What you need to do: Your copy should hold every record exactly and no images.

Supplied data:

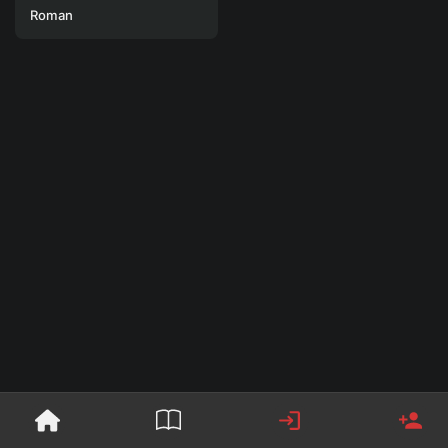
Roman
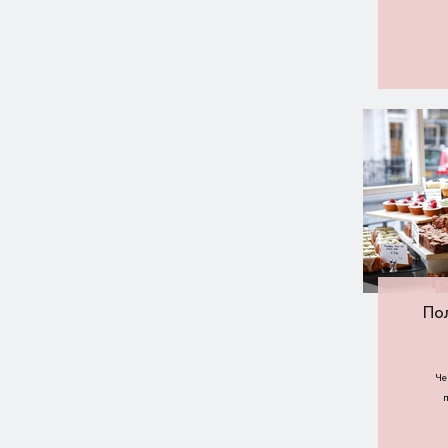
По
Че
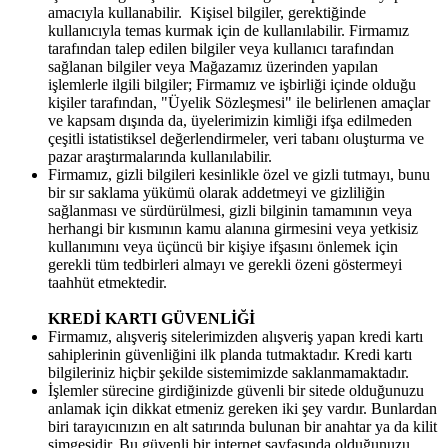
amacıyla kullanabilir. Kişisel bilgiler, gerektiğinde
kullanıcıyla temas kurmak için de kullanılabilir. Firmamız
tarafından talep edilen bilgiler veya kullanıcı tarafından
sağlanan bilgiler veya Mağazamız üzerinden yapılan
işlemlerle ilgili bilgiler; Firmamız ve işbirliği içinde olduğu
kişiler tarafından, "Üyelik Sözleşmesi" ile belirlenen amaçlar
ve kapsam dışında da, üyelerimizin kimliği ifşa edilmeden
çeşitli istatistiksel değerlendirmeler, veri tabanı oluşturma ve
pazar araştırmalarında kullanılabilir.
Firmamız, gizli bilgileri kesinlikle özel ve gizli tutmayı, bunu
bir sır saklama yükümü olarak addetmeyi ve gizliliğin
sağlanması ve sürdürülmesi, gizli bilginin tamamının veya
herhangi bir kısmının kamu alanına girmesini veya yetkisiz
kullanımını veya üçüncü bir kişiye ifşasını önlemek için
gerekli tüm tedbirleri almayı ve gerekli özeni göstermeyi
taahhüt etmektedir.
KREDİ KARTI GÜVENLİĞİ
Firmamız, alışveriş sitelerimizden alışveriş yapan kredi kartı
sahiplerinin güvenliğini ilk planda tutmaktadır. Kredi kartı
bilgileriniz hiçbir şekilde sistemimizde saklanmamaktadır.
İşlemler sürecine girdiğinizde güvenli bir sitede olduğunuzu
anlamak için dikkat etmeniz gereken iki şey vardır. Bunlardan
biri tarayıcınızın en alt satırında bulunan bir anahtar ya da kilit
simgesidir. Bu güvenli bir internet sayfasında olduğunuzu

Output of the exercise:
Roman
По
Че
amacıyla kullanabilir. Kişisel bilgiler, gerektiğinde
kullanıcıyla temas kurmak için de kullanılabilir. Firmamız
tarafından talep edilen bilgiler veya kullanıcı tarafından
sağlanan bilgiler veya Mağazamız üzerinden yapılan
işlemlerle ilgili bilgiler; Firmamız ve işbirliği içinde olduğu
kişiler tarafından, "Üyelik Sözleşmesi" ile belirlenen amaçlar
ve kapsam dışında da, üyelerimizin kimliği ifşa edilmeden
çeşitli istatistiksel değerlendirmeler, veri tabanı oluşturma ve
pazar araştırmalarında kullanılabilir.
Firmamız, gizli bilgileri kesinlikle özel ve gizli tutmayı, bunu
bir sır saklama yükümü olarak addetmeyi ve gizliliğin
sağlanması ve sürdürülmesi, gizli bilginin tamamının veya
herhangi bir kısmının kamu alanına girmesini veya yetkisiz
kullanımını veya üçüncü bir kişiye ifşasını önlemek için
gerekli tüm tedbirleri almayı ve gerekli özeni göstermeyi
taahhüt etmektedir.
KREDİ KARTI GÜVENLİĞİ
Firmamız, alışveriş sitelerimizden alışveriş yapan kredi kartı
sahiplerinin güvenliğini ilk planda tutmaktadır. Kredi kartı
bilgileriniz hiçbir şekilde sistemimizde saklanmamaktadır.
İşlemler sürecine girdiğinizde güvenli bir sitede olduğunuzu
anlamak için dikkat etmeniz gereken iki şey vardır. Bunlardan
biri tarayıcınızın en alt satırında bulunan bir anahtar ya da kilit
simgesidir. Bu güvenli bir internet sayfasında olduğunuzu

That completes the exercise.